Did you see the poll from Azimuth Polling Group claiming a tossup between Solicitor General Ted Cruz and Lt. Gov. David Dewhurst in the Republican senatorial primary in Texas? Let's take a look.
Azimuth Polling Group. 10/12 - 10/17/2011. MoE +/- 3%. 844 Republican voters in Texas.
Ted Cruz- 32%
David Dewhurst- 31%
Tom Leppert- 8%
Lela Pittenger- 5%
Elizabeth Ames Jones- 4%
(Also polled were Glenn Addison [3%], Andre Castanuela [1%], and Curtis Cleaver [0%])
- Lela Pittenger, one of the unknowns, has 5% to Railroad Commissioner Elizabeth Ames Jones' 4%.
- The methodology includes both telephone and email interviews. Email is notoriously dificult to use effectively in polling.
- Other polls have shown Cruz, Lepeprt, and Jones to be significantly lagging behind Dewhurst in name recognition; Cruz here has to be suddenly well-known to poll so strongly (for comparison, 71% of voters had no opinion of Cruz in a September PPP poll).
- Most importantly, Cruz is polling outrageously higher than usual here- compare to the same September PPP poll, where Cruz had 12% to Dewhurst's 41%).
The pollster claims their polls are different; they do not only use voter rolls but take the pulse of activists and party operatives more than anything else. From the pollster:
...our sample focused on highly involved Republican voters with clusters in the most politically active Republican areas of the state and using lists taken not only from voter rolls but also from other sources likely to identify voters whose awareness of candidates and issues is substantially higher. Basically, they [PPP] polled voters and we polled more of the grassroots party activists who will influence those voters.
With our more informed and involved sample it is almost certain that pure name recognition played much less of a role in our poll. This means that our results may be more indicative of future trends when voters have had time to become more informed about the candidates and issues, while the PPP poll may be a better snapshot of a broader segment of the voter base at this moment.Fine, except that libertarians are doing excessively well. The polls would be useful if they accurately gauged support within the movers and shakers of the party (although I am deeply skeptical a poll could do that); instead, it overstates a certain faction's support.

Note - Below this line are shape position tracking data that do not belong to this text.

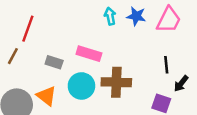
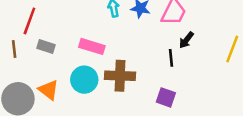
brown line: (13, 56) -> (14, 49), turned -35
gray rectangle: (54, 62) -> (46, 46), moved
black arrow: (181, 83) -> (186, 40), moved

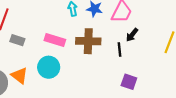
brown cross: (120, 76) -> (88, 41), moved
purple square: (166, 97) -> (129, 82), moved

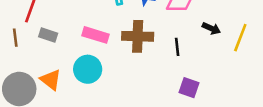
black arrow: (132, 35) -> (211, 28), moved, turned -104

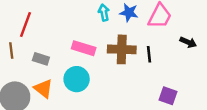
gray rectangle: (48, 35) -> (41, 59), moved
black line: (177, 47) -> (149, 54), moved

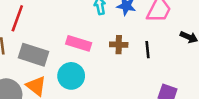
brown cross: (122, 49) -> (119, 45), size x0.6
gray rectangle: (41, 59) -> (34, 55), size x1.6

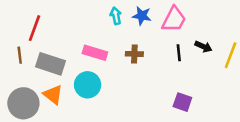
black line: (148, 50) -> (179, 53), moved

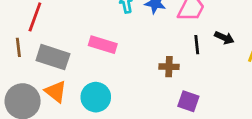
brown cross: (134, 54) -> (169, 67), moved
cyan circle: (88, 85) -> (96, 97), moved
purple square: (182, 102) -> (188, 101), moved

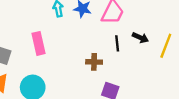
pink rectangle: (103, 45) -> (38, 43), turned 60

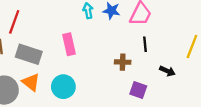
black arrow: (140, 38) -> (167, 71), moved

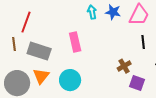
brown cross: (123, 62) -> (124, 66), moved, turned -32
orange triangle: (31, 82) -> (41, 76), turned 30

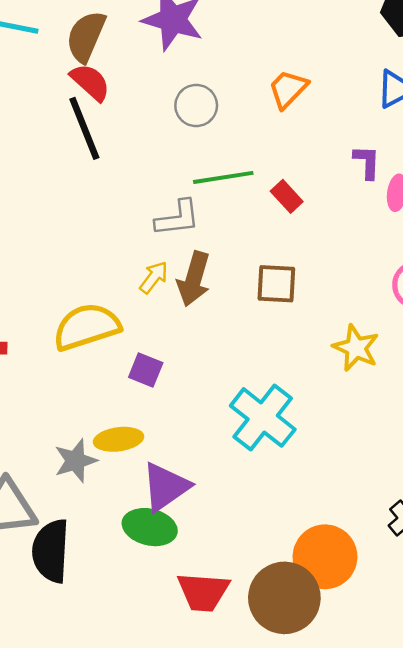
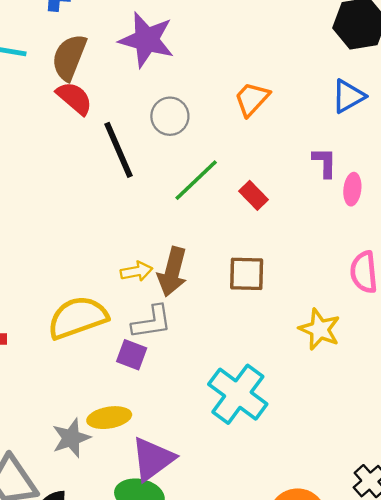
black line: (84, 128) -> (119, 150), moved
green line: (223, 177) -> (196, 180), turned -33
gray L-shape: (178, 218) -> (152, 322), moved
yellow arrow: (154, 277) -> (136, 271), turned 44

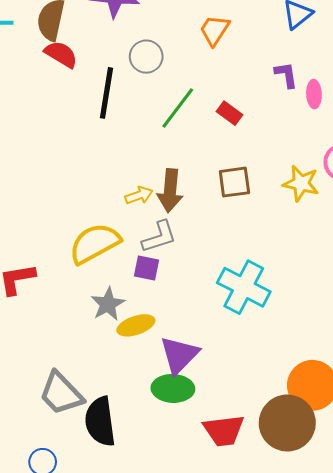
black line: (119, 150) -> (107, 93), turned 42
yellow star: (320, 329) -> (301, 183), moved
gray star: (71, 438) -> (108, 304), moved

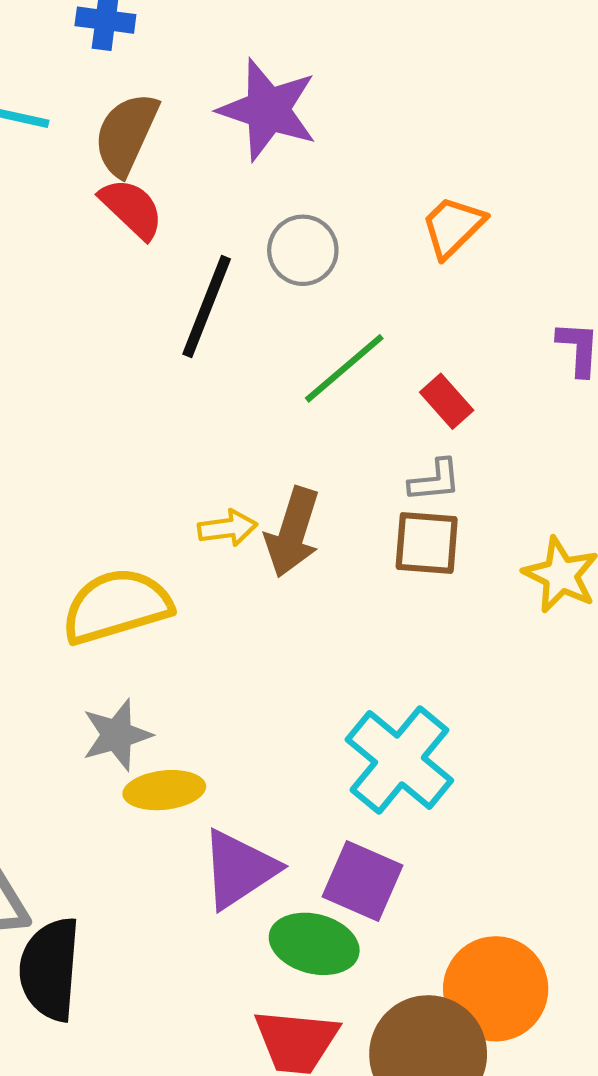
gray L-shape: (159, 237) -> (435, 480), moved, size x0.7
purple square: (146, 268) -> (362, 881), moved, size x1.4
green ellipse: (173, 388) -> (314, 944), moved

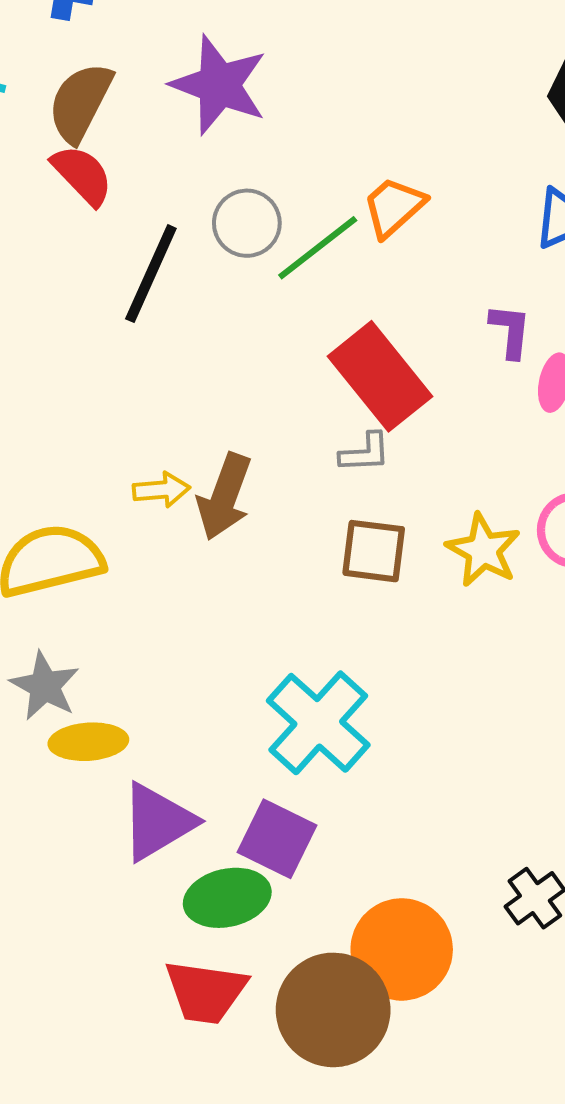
green line: (344, 368) -> (318, 248), moved
red rectangle: (447, 401) -> (380, 376), size x2.0
brown square: (427, 543) -> (374, 551), moved
gray star: (117, 735) -> (45, 686), turned -30
green ellipse: (314, 944) -> (227, 898), turned -30

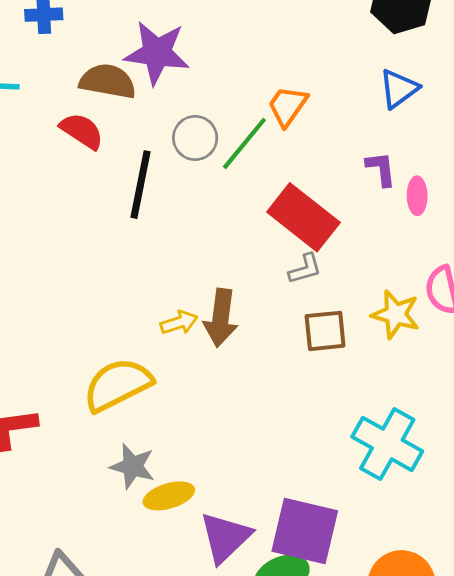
brown semicircle: (80, 102) -> (108, 81), moved, turned 86
cyan cross: (318, 723) -> (387, 444), moved
purple square: (277, 839) -> (305, 531), size x1.4

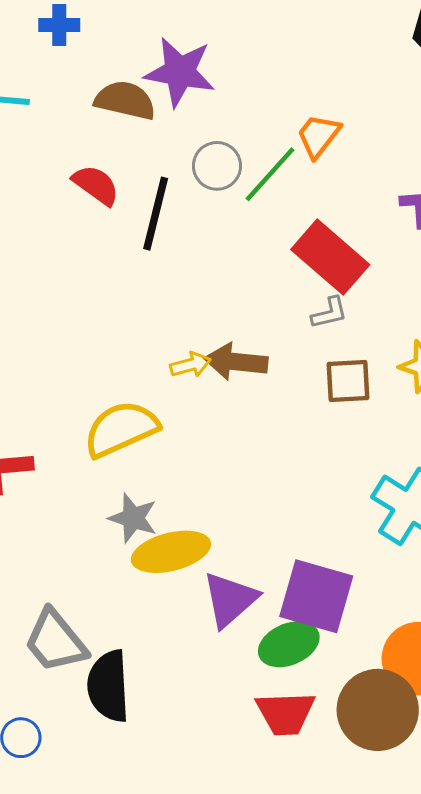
red semicircle: (82, 131) -> (96, 185), moved
brown arrow: (221, 318) -> (236, 362), turned 86
yellow ellipse: (169, 496) -> (171, 552), size x1.4

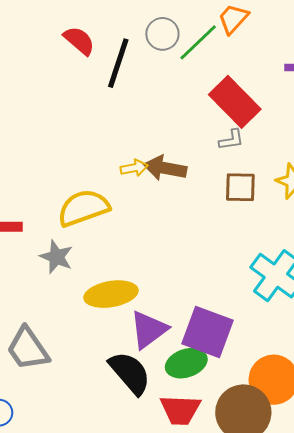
gray star: (133, 518) -> (56, 257), moved
black semicircle: (108, 686) -> (130, 373), moved, turned 138

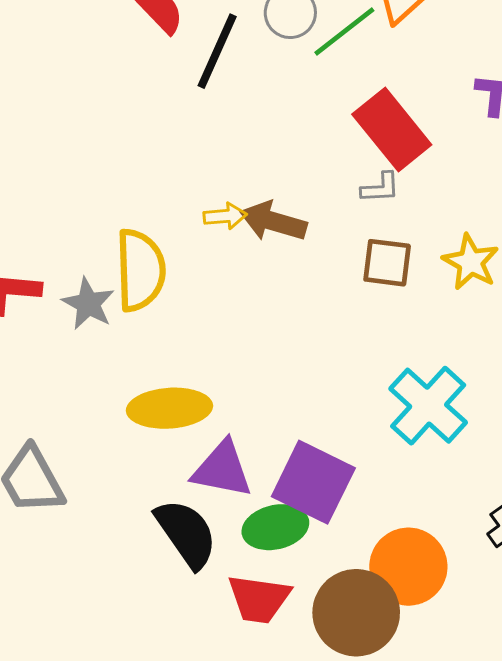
yellow semicircle: (83, 208) -> (140, 270), turned 102
gray star: (56, 257) -> (88, 304), moved
purple triangle: (149, 330) -> (222, 469), turned 42

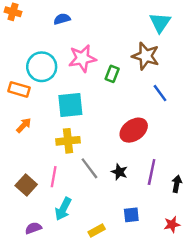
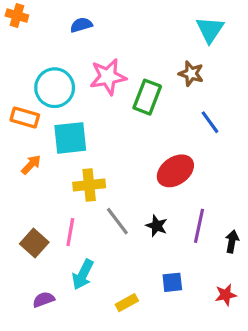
brown star: (146, 56) -> (191, 74), size x0.7
green rectangle: (112, 74) -> (147, 97), size x1.5
cyan square: (70, 105) -> (70, 138), moved

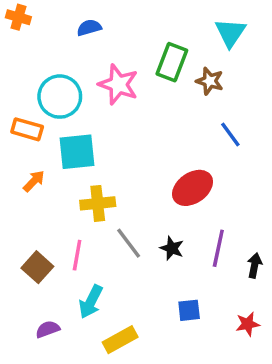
pink star: (108, 77) -> (118, 84), turned 30
green rectangle: (147, 97) -> (172, 62), moved
yellow rectangle: (127, 303) -> (120, 340), moved, size x1.4

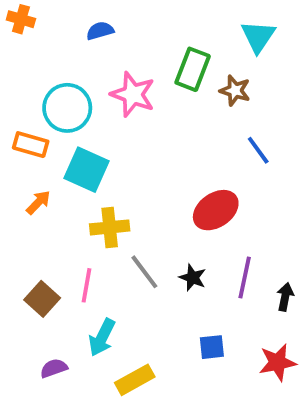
cyan square: (77, 152) -> (87, 170), turned 30
red star: (248, 324) -> (277, 362), size x1.4

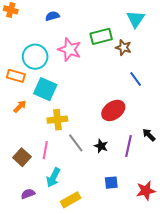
green rectangle: (193, 69) -> (101, 36), turned 55
black arrow: (285, 297) -> (149, 135), moved, turned -56

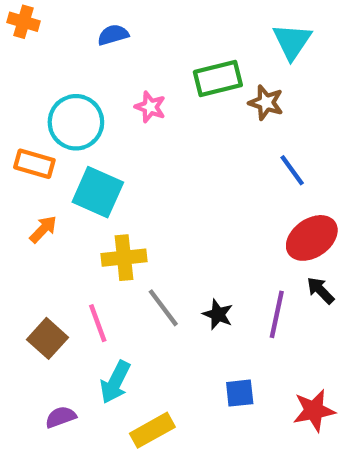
pink star: (70, 50) -> (150, 107), size x0.6
red ellipse: (113, 110) -> (312, 238), moved
pink line: (45, 150) -> (98, 323), turned -30

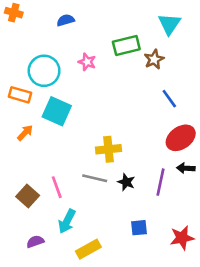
brown star: (266, 103) -> (154, 59), turned 30
yellow cross: (124, 258) -> (109, 149), moved
black arrow: (321, 290) -> (186, 168), turned -42
gray line: (163, 308) -> (95, 178), turned -40

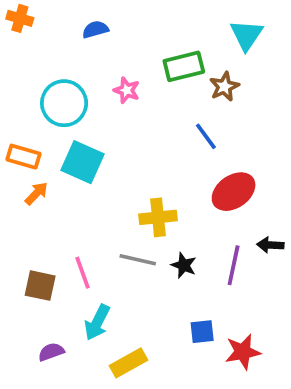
orange rectangle: (20, 95) -> (24, 157), moved
blue line: (169, 99) -> (206, 136), moved
red ellipse: (181, 138) -> (234, 192), moved
brown square: (28, 196) -> (40, 286), turned -30
red star: (182, 238) -> (243, 352), moved

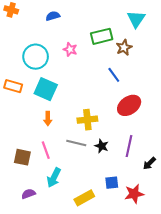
orange arrow: (36, 193) -> (48, 119), moved, turned 136
black arrow: (270, 245) -> (149, 163), moved, turned -48
yellow rectangle: (129, 363) -> (84, 198), moved

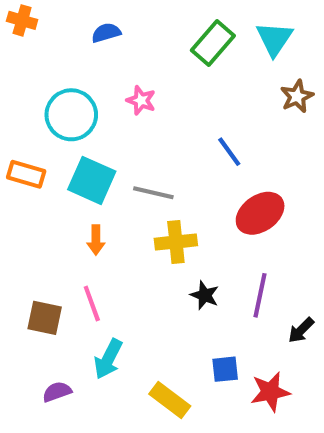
green rectangle: (102, 36) -> (213, 43), moved, turned -35
brown star: (124, 47) -> (297, 96), moved
gray line: (76, 143) -> (153, 193), moved
yellow rectangle: (84, 198) -> (170, 400), turned 66

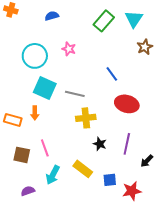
orange rectangle: (26, 174) -> (13, 120), moved
red ellipse: (260, 213) -> (127, 104), turned 50
orange arrow: (96, 240) -> (35, 113), moved
yellow rectangle: (170, 400) -> (83, 169), moved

Furthermore, we do not have a good methodology provided of how they select which activists to question. What qualifies one to be included in the pool of potential respondents? How are those contacts gathered [what lists in particular]? Is the population large enough to draw an adequate (ie representative) sample? All of this is disturbingly lacking.
This article explains the situation after the Texas presidential primary poll cited earlier.
The domain azimuthpolls.com is registered to Dave Nalle of Austin, TX. But who is Dave Nalle? Dave Nalle is a Ron Paul supporter and is Chairman of the Republican Liberty Caucus, a group that promotes Libertarianism within the Republican Party. In fact, if you go there, you’ll see an article written by Dave Nalle entitled “Don’t Believe the Hype. Meet the Real Rick Perry.” The RLC also endorses just one current elected official that is running for president. Any guess as to who that is? Yup. Ron Paul. You can also find a great many posts by Nalle which stakes out a lot of which you can hear from Rep. Paul.The article is wrong insofar that Nalle is a Johnson supporter (the RLC has informally backed Johnson this cycle, at least at the leadership level), but either way he works in the libertarian faction of the party. He also happens to endorse Ted Cruz' campaign, as I noted in August. Pittenger, who performed excessively well in this poll, is a very libertarian candidate. Cruz has also been working to round up libertarian support in the state, particularly with his endorsement from Senator Rand Paul. This leaves one with two potential conclusions:
1) Nalle essentially ran an internal poll for Cruz intended to get a strong result. A common trend in internal polling is surprising results where dark horses barely beat the incumbent (like this one from BJ Lawson in NC-04 in 2010).
2) Azimuth is consistently loading the deck with libertarians. The political circle the group deals with (particularly when gauging 'activist' support) is giving a false representation of who influences politics in the state.
This does not even get into the fact they use email to poll voters. Given the flaws above, I am skeptical the email interviews were conducted in a sufficiently rigorous manner (a counter-example is YouGov, an outfit that has used email effectively).
In sum, Azimuth Polling Group has significant difficulties with its polling. Its results should be treated with skepticism.